I tore my eyes from his arms. “I’m sorry, what?”
“Color?” He carried the pipe with its glowing arrow of glass to a shelf full of trays. I kept a safe distance from the torch in his hands and saw that each tray was filled with crushed bits of glass in various colors.
“Go ahead,” he said.
“Purple,” I said solemnly. “For Prince.”
“Good choice.”
Jonah pressed one narrow side of the glowing arrowhead shape into the tray of violet-colored crushed glass.
Deftly, he turned the pipe, and pressed the heated glass down on the other side.
It looked spongy as it picked up the glass bits.
With two streaks of purple crumbles now clinging to the melted glass, Jonah took the pipe to the small furnace, always rolling the pipe in his hands.
When he pulled it back out, the crushed glass was melted down.
“Why do you roll the pipe back and forth?” I asked.
“If I don’t keep it moving at all times, the glass explodes into a searing hot mess of liquid pain that scorches all it touches within a twenty-foot radius. ”
I crossed my arms and gave him a dirty look.
“It keeps the gather centered.”
“Anyone ever tell you you’re a smartass?”
He grinned. “A few people. Once or twice.”
I had to agree with Lola—he was pretty damn adorable.
I took my seat in the chair and Jonah put the far end of the pipe to his mouth and blew a short breath into it.
“That glass is blown,” I said, laughing.
“If you think that’s funny, the small furnace is called a glory hole.”
“For real?”
“For real.” He sat on the bench with the metal rails. “Get your mind out of the gutter, Dawson.”
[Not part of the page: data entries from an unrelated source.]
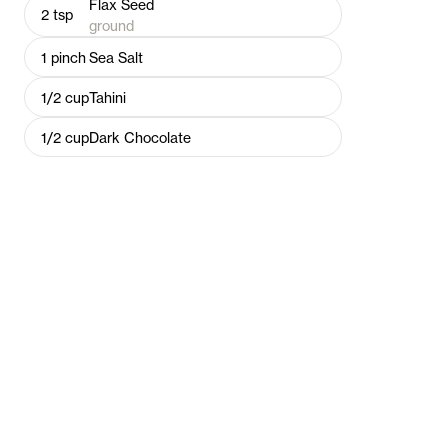
Flax Seed
2
tsp
ground
1
pinch
Sea Salt
1/2
cup
Tahini
1/2
cup
Dark Chocolate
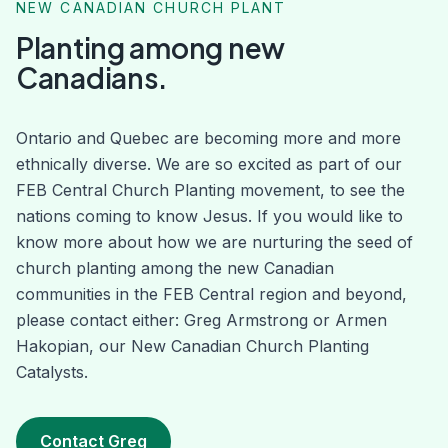
NEW CANADIAN CHURCH PLANT
Planting among new
Canadians.
Ontario and Quebec are becoming more and more
ethnically diverse. We are so excited as part of our
FEB Central Church Planting movement, to see the
nations coming to know Jesus. If you would like to
know more about how we are nurturing the seed of
church planting among the new Canadian
communities in the FEB Central region and beyond,
please contact either: Greg Armstrong or Armen
Hakopian, our New Canadian Church Planting
Catalysts.
Contact Greg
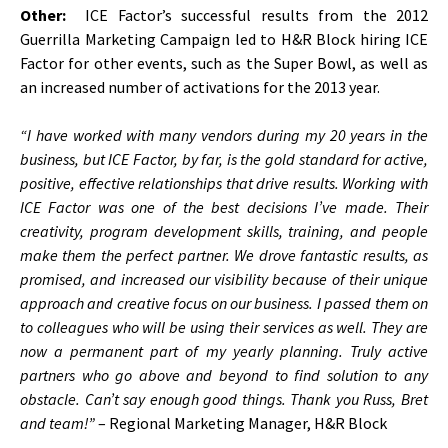
Other:
ICE Factor’s successful results from the 2012
Guerrilla Marketing Campaign led to H&R Block hiring ICE
Factor for other events, such as the Super Bowl, as well as
an increased number of activations for the 2013 year.
“I have worked with many vendors during my 20 years in the
business, but ICE Factor, by far, is the gold standard for active,
positive, effective relationships that drive results. Working with
ICE Factor was one of the best decisions I’ve made. Their
creativity, program development skills, training, and people
make them the perfect partner. We drove fantastic results, as
promised, and increased our visibility because of their unique
approach and creative focus on our business. I passed them on
to colleagues who will be using their services as well. They are
now a permanent part of my yearly planning. Truly active
partners who go above and beyond to find solution to any
obstacle. Can’t say enough good things. Thank you Russ, Bret
and team!”
– Regional Marketing Manager, H&R Block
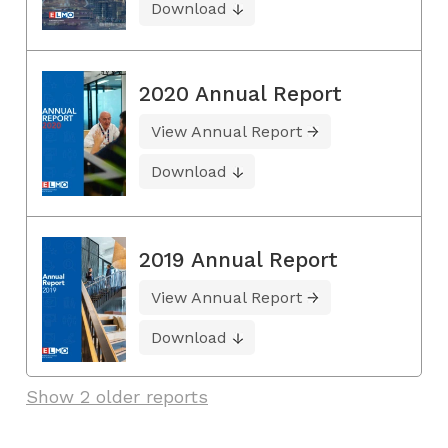
Download
2020 Annual Report
View Annual Report
Download
2019 Annual Report
View Annual Report
Download
Show 2 older reports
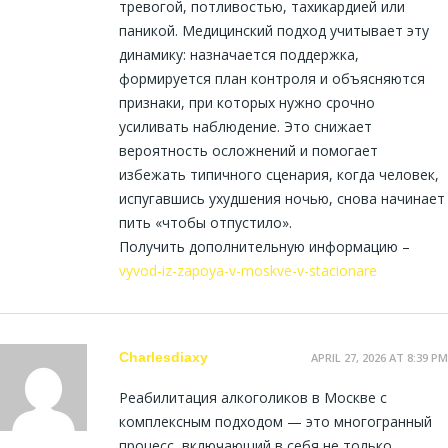
тревогой, потливостью, тахикардией или
паникой. Медицинский подход учитывает эту
динамику: назначается поддержка,
формируется план контроля и объясняются
признаки, при которых нужно срочно
усиливать наблюдение. Это снижает
вероятность осложнений и помогает
избежать типичного сценария, когда человек,
испугавшись ухудшения ночью, снова начинает
пить «чтобы отпустило».
Получить дополнительную информацию –
vyvod-iz-zapoya-v-moskve-v-stacionare
Charlesdiaxy
APRIL 27, 2026 AT 8:39 PM
Реабилитация алкоголиков в Москве с
комплексным подходом — это многогранный
процесс, включающий в себя не только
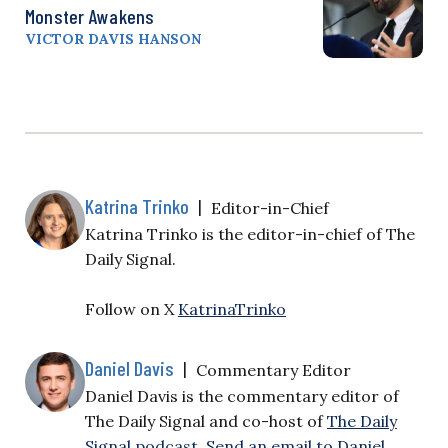
Monster Awakens
VICTOR DAVIS HANSON
Katrina Trinko
|
Editor-in-Chief
Katrina Trinko is the editor-in-chief of The
Daily Signal.
Follow on X
KatrinaTrinko
Daniel Davis
|
Commentary Editor
Daniel Davis is the commentary editor of
The Daily Signal and co-host of
The Daily
Signal podcast
.
Send an email to Daniel
.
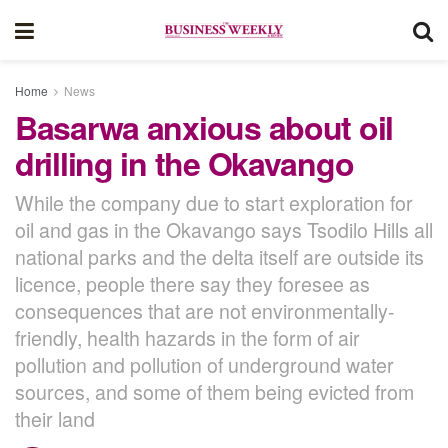
Home
News
Basarwa anxious about oil
drilling in the Okavango
While the company due to start exploration for
oil and gas in the Okavango says Tsodilo Hills all
national parks and the delta itself are outside its
licence, people there say they foresee as
consequences that are not environmentally-
friendly, health hazards in the form of air
pollution and pollution of underground water
sources, and some of them being evicted from
their land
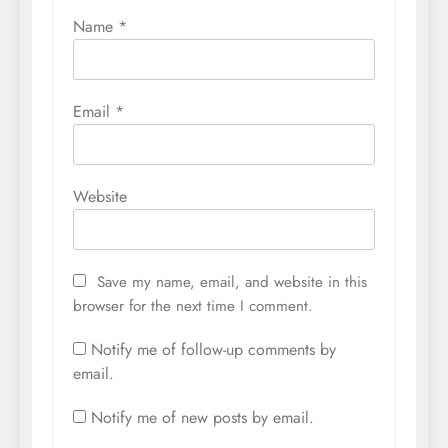
Name
*
Email
*
Website
Save my name, email, and website in this
browser for the next time I comment.
Notify me of follow-up comments by
email.
Notify me of new posts by email.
“Can’t. It likes it there.”
Jonah smirked at me, his eyes warm. He sat facing forward on the bench, like sitting a horse, and set the blowpipe along the rails so the glowing ball of glass was in front of him.
He used the rail to roll the pipe with one hand and took up a wooden ladle from the bucket of water.
The glass hissed and sent up steam as he cradled it in the wooden ladle, rolling them together so the arrowhead shape became a small sphere.